(What this task involves) What is needed is a word-for-word copy of all the entries, minus the pictures.

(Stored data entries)
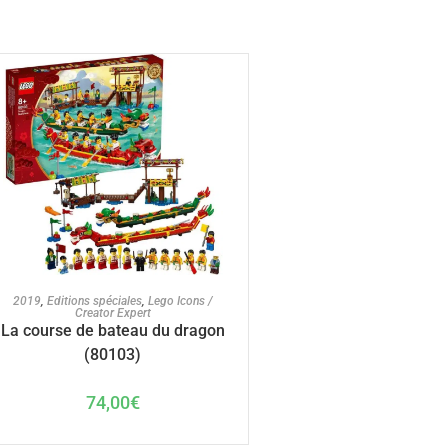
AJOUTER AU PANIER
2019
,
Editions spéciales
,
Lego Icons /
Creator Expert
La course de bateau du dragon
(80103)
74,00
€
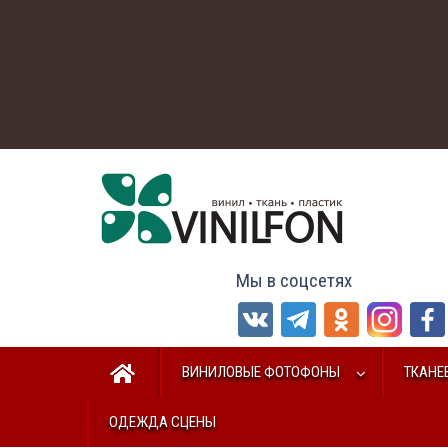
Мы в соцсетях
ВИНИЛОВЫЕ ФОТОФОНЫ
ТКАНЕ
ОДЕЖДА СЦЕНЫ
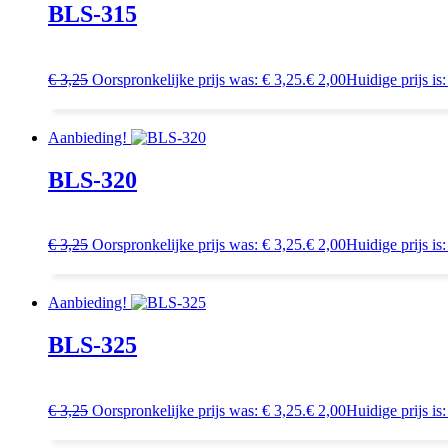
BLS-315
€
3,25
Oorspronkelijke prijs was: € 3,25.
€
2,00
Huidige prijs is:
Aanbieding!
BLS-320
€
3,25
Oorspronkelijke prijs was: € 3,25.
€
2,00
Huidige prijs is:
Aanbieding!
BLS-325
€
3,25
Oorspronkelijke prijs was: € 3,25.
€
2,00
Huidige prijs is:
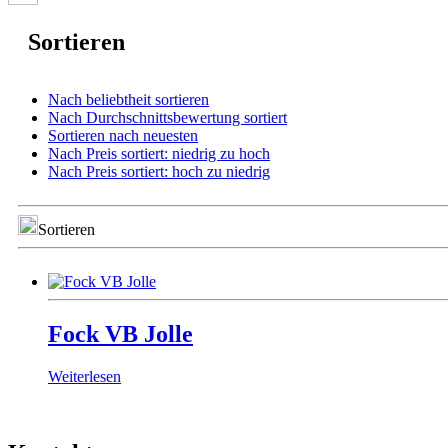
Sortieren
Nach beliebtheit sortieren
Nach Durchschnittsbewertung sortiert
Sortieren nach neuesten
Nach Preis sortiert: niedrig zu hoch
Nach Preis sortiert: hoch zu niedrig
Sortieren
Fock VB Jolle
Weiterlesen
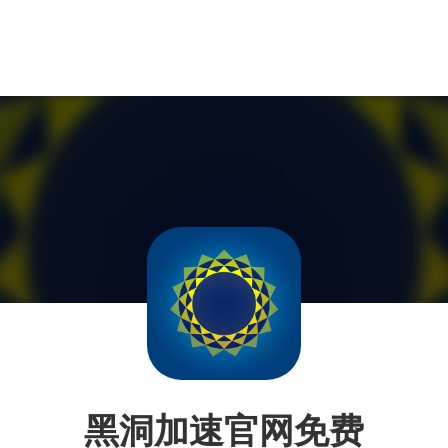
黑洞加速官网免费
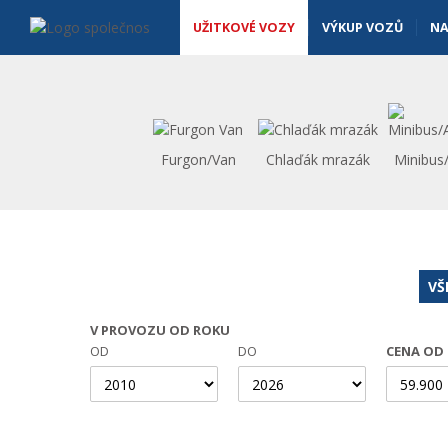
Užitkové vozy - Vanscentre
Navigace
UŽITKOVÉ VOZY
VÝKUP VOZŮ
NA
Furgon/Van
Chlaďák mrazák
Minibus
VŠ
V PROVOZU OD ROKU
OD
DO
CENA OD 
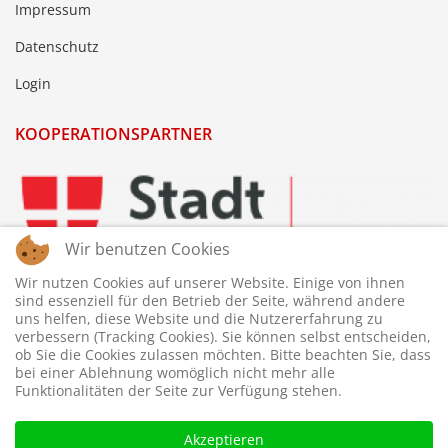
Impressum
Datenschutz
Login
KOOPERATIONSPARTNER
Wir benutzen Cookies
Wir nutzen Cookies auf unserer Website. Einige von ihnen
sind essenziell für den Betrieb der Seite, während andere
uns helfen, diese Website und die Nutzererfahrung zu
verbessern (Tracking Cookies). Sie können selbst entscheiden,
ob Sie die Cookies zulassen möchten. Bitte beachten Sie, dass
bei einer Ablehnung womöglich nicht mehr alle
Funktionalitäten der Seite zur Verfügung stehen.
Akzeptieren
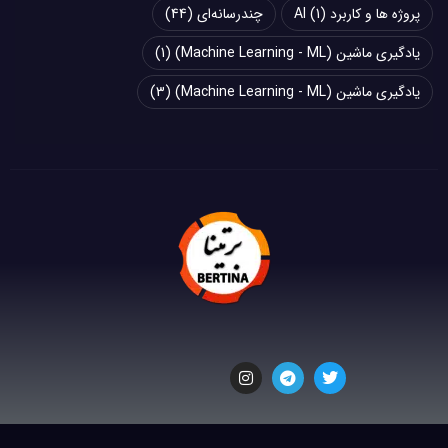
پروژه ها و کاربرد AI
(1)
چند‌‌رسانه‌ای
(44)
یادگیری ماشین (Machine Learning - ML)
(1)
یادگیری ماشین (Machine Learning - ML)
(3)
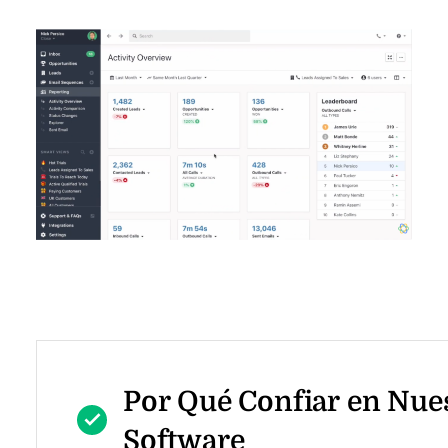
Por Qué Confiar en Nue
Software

(Answer box)
AJOUTER AU PANIER
2019
,
Editions spéciales
,
Lego Icons /
Creator Expert
La course de bateau du dragon
(80103)
74,00
€
Мы в соцсетях
ВИНИЛОВЫЕ ФОТОФОНЫ
ТКАНЕ
ОДЕЖДА СЦЕНЫ
BLS-315
€
3,25
Oorspronkelijke prijs was: € 3,25.
€
2,00
Huidige prijs is:
Aanbieding!
BLS-320
€
3,25
Oorspronkelijke prijs was: € 3,25.
€
2,00
Huidige prijs is:
Aanbieding!
BLS-325
€
3,25
Oorspronkelijke prijs was: € 3,25.
€
2,00
Huidige prijs is:
Sortieren
Nach beliebtheit sortieren
Nach Durchschnittsbewertung sortiert
Sortieren nach neuesten
Nach Preis sortiert: niedrig zu hoch
Nach Preis sortiert: hoch zu niedrig
Sortieren
Fock VB Jolle
Weiterlesen
黑洞加速官网免费
Užitkové vozy - Vanscentre
Navigace
UŽITKOVÉ VOZY
VÝKUP VOZŮ
NA
Furgon/Van
Chlaďák mrazák
Minibus
VŠ
V PROVOZU OD ROKU
OD
DO
CENA OD 
Impressum
Datenschutz
Login
KOOPERATIONSPARTNER
Wir benutzen Cookies
Wir nutzen Cookies auf unserer Website. Einige von ihnen
sind essenziell für den Betrieb der Seite, während andere
uns helfen, diese Website und die Nutzererfahrung zu
verbessern (Tracking Cookies). Sie können selbst entscheiden,
ob Sie die Cookies zulassen möchten. Bitte beachten Sie, dass
bei einer Ablehnung womöglich nicht mehr alle
Funktionalitäten der Seite zur Verfügung stehen.
Akzeptieren
پروژه ها و کاربرد AI
(1)
چند‌‌رسانه‌ای
(44)
یادگیری ماشین (Machine Learning - ML)
(1)
یادگیری ماشین (Machine Learning - ML)
(3)
Por Qué Confiar en Nue
Software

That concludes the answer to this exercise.